In a widely expected move, the Bank of England raised interest rates this morning again, bringing its central bank rate to 5.75%. This is the bank’s fifth interest rate increase in the past year.
Fear of inflation was noted by the bank’s policy makers as a prime concern. Interest rates in the U.K. are now at their highest level since April 2001, and are the highest of the G7 countries.
The big question on everyone’s mind is: could the same thing happen here in North America?
If we look at the currency markets as a leading indicator, we see two phenomena developing:
The American dollar is now at a 26-year low against the British pound and at a record low against the Euro. In this situation, I believe the market is telling us the U.S. Federal Reserve will not raise its benchmark bank rate while the remainder of the world’s industrialized countries continue to raise rates.
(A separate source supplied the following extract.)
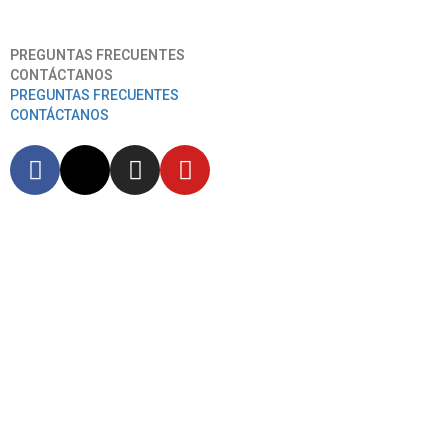
Aeropuerto Internacional José Joaquín De Olmedo
PREGUNTAS FRECUENTES
CONTÁCTANOS
PREGUNTAS FRECUENTES
CONTÁCTANOS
In Canada, the Canadian dollar sits near a record 30 high against the U.S. dollar — a market signal that interest rates in Canada are posed to rise. It would not surprise me to see Canadian interest rates move up one full percentage point.
Interest rates are going up again around the globe, while U.S. policy makers continue to sit tight for now. Long-term rates in the U.S. have been going up, though — a standard 30-year mortgage in the U.S. today runs at 6.26%, while only six months ago that mortgage could have been had for 5.70%. Not good for the housing market, but a function of tighter money available for mortgages due to the collapse of the U.S. subprime marketplace.
A lower U.S. dollar is a smart thing for America so long as we can continue to pull off the devaluation slowly. The only concern, as I’ve written before, lies with our bonds. In the event the remainder of the world starts to demand incentives to buy the bonds our government issues to finance our debt, interest rates in the U.S. will rise. But until then, businesses can continue to expect a U.S. prime lending rate of 8.25% while American consumers get accustomed to rising mortgage rates.